Transcribed from: Comedy CentralCast:
Transcribed by: Matt Morrison (firstname.lastname@example.org)
- Dave- Executive
- Scott- Idiot-Boy
[Setting: An Office. Day. Several stories up.]
Dave: Well, I'm sorry, Stan. I mean, those contracts should have arrived this morning. No, no, no, no. I'm sure it's some screw-up over on our.. our end, so I'll get those sent out to you right away. Yeah, again, I'm deeply, deeply sorry, Stan. Okay? Bye-bye. Aww, man.
[No sooner does he hang up, then the phone rings again.]
Dave: Hello? Oh, Hi Ruth.. hi... No. The fax didn't come through? You didn't receive...oh... I'm... I'm sorry, Ruth. No, we're having...... we're having a lot of problems here... I'll send... I'll fax that out to you again right away. Yeah. No it's a lot of problems.. yeah, look I need to talk to my assistant about it. Yeah. Okay, again....deeply sorry, Ruth. Bye-bye. Bye.

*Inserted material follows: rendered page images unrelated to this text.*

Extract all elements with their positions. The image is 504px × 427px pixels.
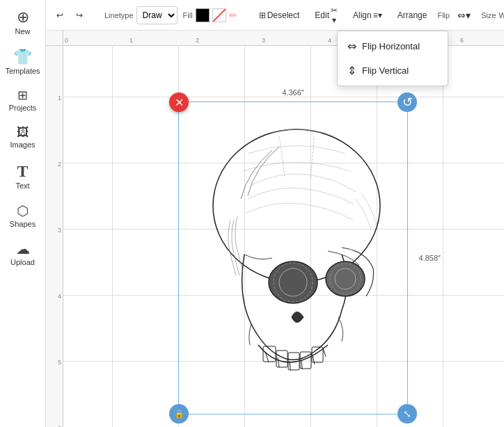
projects-icon: ⊞ xyxy=(17,89,28,102)
linetype-group: Linetype Draw xyxy=(104,6,178,24)
ruler-corner xyxy=(46,31,63,46)
sidebar-item-label: Upload xyxy=(10,258,35,266)
delete-icon: ✕ xyxy=(175,96,184,109)
redo-button[interactable]: ↪ xyxy=(71,8,88,22)
flip-label: Flip xyxy=(437,11,450,19)
pencil-icon: ✏ xyxy=(229,10,237,21)
ruler-v-5: 5 xyxy=(58,359,61,366)
align-button[interactable]: Align ≡▾ xyxy=(348,8,387,22)
flip-group: Flip ⇔▾ xyxy=(437,8,475,23)
linetype-label: Linetype xyxy=(104,11,134,19)
no-fill-indicator xyxy=(212,8,226,22)
lock-handle[interactable]: 🔒 xyxy=(169,404,189,424)
delete-handle[interactable]: ✕ xyxy=(169,92,189,112)
ruler-h-1: 1 xyxy=(129,37,133,44)
lock-icon: 🔒 xyxy=(174,409,184,419)
images-icon: 🖼 xyxy=(17,126,29,138)
ruler-v-2: 2 xyxy=(58,161,61,168)
flip-horizontal-option[interactable]: ⇔ Flip Horizontal xyxy=(338,34,448,58)
ruler-h-2: 2 xyxy=(196,37,199,44)
upload-icon: ☁ xyxy=(16,242,30,256)
templates-icon: 👕 xyxy=(13,49,32,65)
align-label: Align xyxy=(353,10,372,20)
undo-redo-group: ↩ ↪ xyxy=(52,8,88,22)
edit-dropdown-icon: ✂▾ xyxy=(331,6,338,25)
canvas-area[interactable]: 0 1 2 3 4 5 6 1 2 3 4 5 6 7 xyxy=(46,31,504,427)
flip-vertical-option[interactable]: ⇕ Flip Vertical xyxy=(338,58,448,83)
sidebar-item-projects[interactable]: ⊞ Projects xyxy=(0,82,45,119)
align-icon: ≡▾ xyxy=(373,10,382,20)
ruler-v-4: 4 xyxy=(58,293,61,300)
sidebar: ⊕ New 👕 Templates ⊞ Projects 🖼 Images T … xyxy=(0,0,46,427)
rotate-icon: ↺ xyxy=(402,95,413,110)
ruler-h-4: 4 xyxy=(328,37,331,44)
sidebar-item-text[interactable]: T Text xyxy=(0,156,45,197)
sidebar-item-new[interactable]: ⊕ New xyxy=(0,3,45,42)
flip-horizontal-icon: ⇔ xyxy=(347,40,356,53)
flip-vertical-icon: ⇕ xyxy=(347,64,356,77)
new-icon: ⊕ xyxy=(17,10,29,25)
rotate-handle[interactable]: ↺ xyxy=(397,92,417,112)
flip-button[interactable]: ⇔▾ xyxy=(452,8,475,23)
sidebar-item-label: Projects xyxy=(9,104,37,112)
deselect-icon: ⊞ xyxy=(259,10,266,20)
sidebar-item-label: Images xyxy=(10,140,35,149)
fill-color-swatch[interactable] xyxy=(196,8,210,22)
flip-vertical-label: Flip Vertical xyxy=(362,65,409,76)
ruler-v-3: 3 xyxy=(58,227,61,234)
edit-button[interactable]: Edit ✂▾ xyxy=(310,3,342,27)
linetype-select[interactable]: Draw xyxy=(136,6,178,24)
size-group: Size W H xyxy=(481,6,504,24)
deselect-button[interactable]: ⊞ Deselect xyxy=(254,8,305,22)
ruler-h-6: 6 xyxy=(460,37,464,44)
shapes-icon: ⬡ xyxy=(17,204,29,218)
flip-dropdown: ⇔ Flip Horizontal ⇕ Flip Vertical xyxy=(337,31,448,86)
ruler-v-1: 1 xyxy=(58,95,61,102)
sidebar-item-label: Text xyxy=(15,182,29,190)
arrange-button[interactable]: Arrange xyxy=(393,8,432,22)
canvas-width-label: 4.366″ xyxy=(282,88,304,97)
toolbar: ↩ ↪ Linetype Draw Fill ✏ ⊞ Deselect Edit… xyxy=(46,0,504,31)
sidebar-item-label: Shapes xyxy=(10,220,36,228)
sidebar-item-images[interactable]: 🖼 Images xyxy=(0,119,45,156)
fill-group: Fill ✏ xyxy=(183,8,237,22)
sidebar-item-label: New xyxy=(15,27,30,35)
scale-handle[interactable]: ⤡ xyxy=(397,404,417,424)
ruler-h-0: 0 xyxy=(65,37,68,44)
sidebar-item-templates[interactable]: 👕 Templates xyxy=(0,42,45,82)
fill-label: Fill xyxy=(183,11,193,19)
main-area: ↩ ↪ Linetype Draw Fill ✏ ⊞ Deselect Edit… xyxy=(46,0,504,427)
sidebar-item-upload[interactable]: ☁ Upload xyxy=(0,235,45,273)
width-label-w: W xyxy=(499,11,504,19)
arrange-label: Arrange xyxy=(397,10,427,20)
scale-icon: ⤡ xyxy=(403,408,411,419)
selection-box: 4.366″ 4.858″ ✕ ↺ 🔒 ⤡ xyxy=(178,102,408,414)
canvas-height-label: 4.858″ xyxy=(419,254,441,262)
ruler-vertical: 1 2 3 4 5 6 7 xyxy=(46,46,63,427)
ruler-h-3: 3 xyxy=(262,37,265,44)
text-icon: T xyxy=(17,163,28,179)
sidebar-item-label: Templates xyxy=(5,67,40,75)
sidebar-item-shapes[interactable]: ⬡ Shapes xyxy=(0,197,45,235)
flip-horizontal-label: Flip Horizontal xyxy=(362,41,420,51)
canvas-content: 4.366″ 4.858″ ✕ ↺ 🔒 ⤡ xyxy=(63,46,504,427)
size-label: Size xyxy=(481,11,496,19)
edit-label: Edit xyxy=(315,10,329,20)
deselect-label: Deselect xyxy=(267,10,300,20)
undo-button[interactable]: ↩ xyxy=(52,8,68,22)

[Dave presses a buzzer for an Intercom.]
Dave: Could you come in here for a minute?
[Scott enters. He's wearing bib overalls, with one side undone and a necktie.]

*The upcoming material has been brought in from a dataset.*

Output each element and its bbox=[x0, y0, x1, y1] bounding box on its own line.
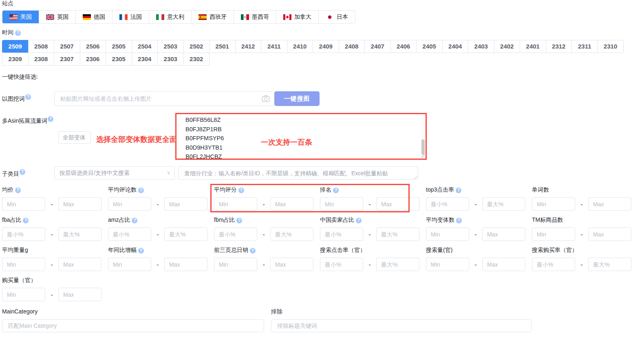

Dave: Idiot Boy? Mmm.. maybe you can help me out with something. I mean, something is happening here, or rather not happening. I mean, faxes aren't being received, packages aren't being delivered and I was just wondering if you had... if you had any idea what might be going on.
Scott: [mumbles incoherently]
Dave: Hmmm.. yeah... yeah. Well maybe you could do me a favor? Maybe you could just. you know, ummm.... keep an eye open, see if you can see whose messing up around here?

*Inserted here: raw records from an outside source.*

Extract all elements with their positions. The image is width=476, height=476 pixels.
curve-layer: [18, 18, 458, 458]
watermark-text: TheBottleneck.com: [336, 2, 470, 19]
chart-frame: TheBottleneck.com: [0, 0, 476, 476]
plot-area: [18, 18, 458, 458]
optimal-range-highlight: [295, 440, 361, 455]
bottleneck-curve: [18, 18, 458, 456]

[Scott nods and moans, slapping Dave fairly hard on the shoulder a few times.]
Dave: [laughing] Okay. Well, thanks a lot, Idiot-Boy.
[Scott turns around and begins scratching at the closed office door, like a dog who wants out.]
Dave: Let me get that for you... I'm sorry... don't know how it got like that.... Counting on you!
Scott: [moans again]
Dave: [closes the door and shakes his head] He's a good man.